Hello, everybody. My name is David Jiménez. I’m a respiratory physician at Ramón y Cajal Hospital in Madrid, Spain. Today on Clot Chronicles, we are going to discuss our recent study entitled, “Effect of a Pulmonary Embolism Diagnostic Strategy on Clinical Outcomes in Patients Hospitalized for COPD Exacerbation.” 

And the reason for this particular trial is that there were some studies suggesting that pulmonary embolism (PE) might be one of the frequent reasons for COPD exacerbation requiring a hospital admission – but these were prospective case-control studies, so we decided to perform a randomized controlled trial. 

In this trial, we enrolled patients with COPD exacerbations who required hospital admission, and we randomized these patients to standard management or to standard management plus an active search for PE. This active search for PE consisted of the use of D-dimer based on the high sensitivity of D-dimer, meaning that a negative D-dimer excludes the diagnosis of PE, followed by a CT angiogram for those patients with a positive D-dimer. 

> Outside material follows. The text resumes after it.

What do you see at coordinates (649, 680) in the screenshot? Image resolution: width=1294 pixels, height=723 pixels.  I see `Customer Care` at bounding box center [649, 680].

In case we diagnosed PE, we started anticoagulation. In case we ruled out PE, we just used the standard therapy for a COPD exacerbation. So, we enrolled 746 patients who were randomized to one of these two strategies. The primary outcome for this particular trial was a composite of new or recurrent venous thromboembolism (VTE), readmission because of COPD exacerbation, and all-cause mortality during the first three months after randomization. 

In my opinion, the important result in this trial is that it was negative. In other words, there were no significant differences in the primary outcome for those patients who were randomized to an active search for PE, as compared to those patients who received usual care for their COPD exacerbation, nor were there significant differences for the secondary efficacy outcomes, which were new recurrent VTE, COPD readmissions, or all-cause mortality during the first 90 days of follow-up.

I think that there are a number of issues that might deserve some additional comment, and number one is that we enrolled patients without an initial clinical suspicion of PE. This means that for patients with COPD who arrive to the emergency department with suspicion of PE, you should proceed with a standard diagnostic algorithm to diagnose or rule out PE. Our patients hadn’t suspicion of PE and, in fact, these patients had low or intermediate clinical probability for PE, according to the Wells Score. 

Second, since we didn’t include patients with a high clinical probability for PE, we decided to use D-dimer for all these patients. D-dimer was able to exclude PE in one-fifth of the patients – in roughly half of the patients – and it was very sensitive, meaning that most of these patients didn’t have, in fact, PE. 

We performed a post hoc analysis. Instead of using a fixed cutoff for D-dimer, 500 nanograms per milliliter in most of the sites that participated in this trial, we used an age-adjusted D-dimer, and we were able to increase the number of patients without the need for a CT angiogram by around 15%. 

So in conclusion, our results suggest that we should not search for PE in most patients with COPD exacerbations who require hospital admission. Thank you very much.